Wednesday, January 29, 2020

Favorite Class at SAIS: Leaders, Followers, and Political Power

Cady Deck, Certificate '19 + Johns Hopkins SAIS MA '20 shares her favorite class at SAIS.

SAIS Paul H. Nitze Building - located just steps from many of the nation’s most
prestigious think tanks, research centers, and global corporations as well as
famous landmarks like the White House and the U.S. Capitol.
Every HNC Certificate + SAIS MA student has to take two Asia Studies classes, and one China Studies class at SAIS in addition to taking economics classes and fulfilling core requirements. One of my favorite classes this semester is a Southeast Asia Studies class called Leaders, Followers, and Political Power. This is not a class about the “great man theory” of history. It is a class designed to answer two main questions: why do leaders lead and why do people follow them.
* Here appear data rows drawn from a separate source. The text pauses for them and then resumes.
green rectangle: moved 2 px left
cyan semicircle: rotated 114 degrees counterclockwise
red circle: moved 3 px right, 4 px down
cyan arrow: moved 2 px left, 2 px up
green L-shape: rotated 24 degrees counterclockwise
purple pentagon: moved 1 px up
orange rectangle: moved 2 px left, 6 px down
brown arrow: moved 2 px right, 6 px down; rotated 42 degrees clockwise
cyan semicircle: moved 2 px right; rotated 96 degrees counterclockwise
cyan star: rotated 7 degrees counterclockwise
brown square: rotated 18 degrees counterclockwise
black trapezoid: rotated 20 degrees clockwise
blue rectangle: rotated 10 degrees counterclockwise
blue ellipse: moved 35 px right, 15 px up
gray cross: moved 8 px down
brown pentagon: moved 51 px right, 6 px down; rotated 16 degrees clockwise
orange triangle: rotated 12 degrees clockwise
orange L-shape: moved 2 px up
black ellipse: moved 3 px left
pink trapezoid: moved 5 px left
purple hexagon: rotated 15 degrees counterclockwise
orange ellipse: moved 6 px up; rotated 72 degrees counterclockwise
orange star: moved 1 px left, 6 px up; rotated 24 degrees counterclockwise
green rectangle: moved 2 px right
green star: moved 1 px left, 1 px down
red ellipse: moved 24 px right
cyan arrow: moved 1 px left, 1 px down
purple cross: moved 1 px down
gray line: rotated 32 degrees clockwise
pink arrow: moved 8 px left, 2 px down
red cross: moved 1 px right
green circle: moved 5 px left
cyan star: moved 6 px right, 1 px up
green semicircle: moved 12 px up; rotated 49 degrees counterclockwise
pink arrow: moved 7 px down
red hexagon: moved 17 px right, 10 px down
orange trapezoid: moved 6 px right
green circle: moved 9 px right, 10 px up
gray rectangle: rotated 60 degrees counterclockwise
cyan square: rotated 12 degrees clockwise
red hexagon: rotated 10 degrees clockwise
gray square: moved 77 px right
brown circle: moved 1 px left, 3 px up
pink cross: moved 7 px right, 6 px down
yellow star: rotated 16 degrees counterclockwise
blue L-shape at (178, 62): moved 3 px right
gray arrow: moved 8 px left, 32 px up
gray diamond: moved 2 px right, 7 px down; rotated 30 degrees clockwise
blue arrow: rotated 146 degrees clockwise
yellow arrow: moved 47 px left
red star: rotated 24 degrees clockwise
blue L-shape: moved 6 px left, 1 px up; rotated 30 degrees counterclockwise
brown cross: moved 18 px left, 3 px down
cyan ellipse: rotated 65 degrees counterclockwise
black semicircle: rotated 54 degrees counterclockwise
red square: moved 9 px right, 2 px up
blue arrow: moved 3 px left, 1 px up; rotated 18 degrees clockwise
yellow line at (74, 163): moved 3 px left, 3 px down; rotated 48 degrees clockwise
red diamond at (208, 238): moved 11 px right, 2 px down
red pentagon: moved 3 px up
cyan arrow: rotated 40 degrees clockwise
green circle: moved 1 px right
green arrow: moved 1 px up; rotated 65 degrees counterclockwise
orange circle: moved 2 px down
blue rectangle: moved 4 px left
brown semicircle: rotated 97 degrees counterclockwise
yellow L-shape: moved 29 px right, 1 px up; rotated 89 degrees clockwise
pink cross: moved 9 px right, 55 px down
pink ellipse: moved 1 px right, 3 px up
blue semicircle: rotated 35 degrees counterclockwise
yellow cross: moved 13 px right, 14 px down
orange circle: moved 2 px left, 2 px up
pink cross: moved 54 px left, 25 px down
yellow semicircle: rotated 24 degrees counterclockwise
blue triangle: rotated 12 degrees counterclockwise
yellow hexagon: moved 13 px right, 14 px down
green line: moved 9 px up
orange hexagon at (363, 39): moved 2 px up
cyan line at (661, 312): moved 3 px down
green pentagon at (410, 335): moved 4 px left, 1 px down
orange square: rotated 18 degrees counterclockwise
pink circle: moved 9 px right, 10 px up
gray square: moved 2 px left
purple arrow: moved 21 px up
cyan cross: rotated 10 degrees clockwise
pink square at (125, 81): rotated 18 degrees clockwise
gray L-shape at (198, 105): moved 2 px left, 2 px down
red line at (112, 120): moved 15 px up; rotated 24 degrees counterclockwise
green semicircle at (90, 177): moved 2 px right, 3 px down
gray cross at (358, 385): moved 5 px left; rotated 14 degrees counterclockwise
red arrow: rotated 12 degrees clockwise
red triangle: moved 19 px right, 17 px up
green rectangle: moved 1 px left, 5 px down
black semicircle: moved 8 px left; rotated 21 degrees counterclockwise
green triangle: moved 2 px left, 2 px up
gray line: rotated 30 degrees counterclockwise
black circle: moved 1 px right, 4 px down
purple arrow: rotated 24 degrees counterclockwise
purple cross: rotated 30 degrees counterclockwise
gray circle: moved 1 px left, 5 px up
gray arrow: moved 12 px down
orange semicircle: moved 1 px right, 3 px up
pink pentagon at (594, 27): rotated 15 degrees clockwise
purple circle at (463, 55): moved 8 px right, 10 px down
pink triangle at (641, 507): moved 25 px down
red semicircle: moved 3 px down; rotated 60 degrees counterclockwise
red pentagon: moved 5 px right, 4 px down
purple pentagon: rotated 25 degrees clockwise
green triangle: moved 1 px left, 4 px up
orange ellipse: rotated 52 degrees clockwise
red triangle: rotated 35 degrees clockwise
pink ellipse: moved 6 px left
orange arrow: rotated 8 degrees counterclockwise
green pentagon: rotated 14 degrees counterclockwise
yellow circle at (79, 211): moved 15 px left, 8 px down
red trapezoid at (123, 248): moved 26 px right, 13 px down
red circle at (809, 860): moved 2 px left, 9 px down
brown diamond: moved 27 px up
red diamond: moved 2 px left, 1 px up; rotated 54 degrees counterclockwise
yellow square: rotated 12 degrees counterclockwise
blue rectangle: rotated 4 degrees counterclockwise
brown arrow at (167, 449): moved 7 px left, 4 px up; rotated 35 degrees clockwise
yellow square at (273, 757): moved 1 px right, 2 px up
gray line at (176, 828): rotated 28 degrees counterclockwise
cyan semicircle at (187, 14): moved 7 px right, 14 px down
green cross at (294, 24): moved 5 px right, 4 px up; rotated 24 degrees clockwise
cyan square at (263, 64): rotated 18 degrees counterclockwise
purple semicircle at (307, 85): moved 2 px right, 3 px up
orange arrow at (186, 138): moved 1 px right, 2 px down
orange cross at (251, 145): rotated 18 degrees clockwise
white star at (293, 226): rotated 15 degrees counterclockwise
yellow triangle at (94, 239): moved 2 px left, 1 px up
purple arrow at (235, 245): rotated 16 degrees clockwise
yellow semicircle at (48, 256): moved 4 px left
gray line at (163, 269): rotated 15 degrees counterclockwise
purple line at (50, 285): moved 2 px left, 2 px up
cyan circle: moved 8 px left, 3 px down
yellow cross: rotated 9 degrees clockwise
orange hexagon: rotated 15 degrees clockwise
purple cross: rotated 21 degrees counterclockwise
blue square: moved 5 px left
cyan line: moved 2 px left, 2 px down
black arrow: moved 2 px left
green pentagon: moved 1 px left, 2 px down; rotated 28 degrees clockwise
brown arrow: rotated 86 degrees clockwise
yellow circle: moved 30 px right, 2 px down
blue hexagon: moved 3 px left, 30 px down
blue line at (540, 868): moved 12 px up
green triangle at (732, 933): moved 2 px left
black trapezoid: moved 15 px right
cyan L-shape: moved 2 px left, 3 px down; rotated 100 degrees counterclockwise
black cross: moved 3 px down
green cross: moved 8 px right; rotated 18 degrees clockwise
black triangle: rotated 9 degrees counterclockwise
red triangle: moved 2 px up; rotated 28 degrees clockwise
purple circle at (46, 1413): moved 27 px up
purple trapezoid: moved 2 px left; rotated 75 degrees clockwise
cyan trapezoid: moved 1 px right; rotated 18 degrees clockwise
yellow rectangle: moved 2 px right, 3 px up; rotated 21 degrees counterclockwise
Over the course of the semester, we have analyzed how leaders attain power utilizing different combinations of coercion, charisma, traditional authority, economic reward, or appeals to identity, ideology and nationalism. We have also looked at reasons people follow leaders, both psychological and political, which is especially interesting at times when leaders do or condone terrible things.

One of the benefits of going to a school in DC is that a lot of the professors are former government officials. In fact, two of my professors this semester have had long careers in the government. Professor Karl Jackson, for example, has an especially interesting history, which makes classes very exciting. He served as the national security adviser to the vice president, special assistant to the president, senior director for Asia on the National Security Council, among other positions. In other words, he had unique access and opportunities to meet with a lot of world leaders, especially Southeast Asian leaders. Every week students present on the readings and answer questions from the class and the professor. Afterwards, we discuss leaders’ personalities, their leadership qualities, the characteristics of their followers, etc. During the lectures and class discussions, Professor Jackson frequently interjects with personal anecdotes, telling us his own impressions of the leaders when he met them back in the day. Learning about leaders from their autobiographies or other biographers is interesting, but the opportunity to ask Professor Jackson about his personal interactions and first, second, or third impressions of the leaders is unparalleled.

Johns Hopkins School of Advanced International Studies is located in DuPont Circle,
a vibrant area in the heart of Washington, DC.
My initial interest in this course actually came from a class I took at the HNC. In the China on the Border: Provincial Relations on the Periphery class, I wrote my research paper on China-Southeast Asia relations, specifically focusing on China-Myanmar relations. I even had the opportunity to travel to the China-Myanmar border over spring break, where I examined the refugee/border resident situation. I focused on the China side of this relationship, but grew more interested about politics in Myanmar, especially the government’s response to all of the ethnic conflicts within Myanmar.  At SAIS, I wanted to explore this interest in Southeast Asia and expand my knowledge on regions other than China. In the Leaders class, I am writing my semester research paper on Myanmar’s current State Counsellor Aung San Suu Kyi. I have gained a better understanding of Southeast Asian politics and leaders, but more specifically, Burmese politics and Suu Kyi’s leadership style and motivations.

Knowing more about the broader region, the domestic politics of surrounding countries, and their leaders is a different angle from which to analyze challenges or areas of conflict in regional relations. At the HNC I learned a lot about the Chinese perspective on various political, social, and economic issues domestically and globally. As a China Studies concentrator, that perspective is invaluable. Coming to SAIS complements my experience at the HNC because I can pursue other interests that may also be helpful in understanding future relations between China and other countries. The Leaders class this semester is just one example of the way in which students can expand on what they learned at the HNC at SAIS.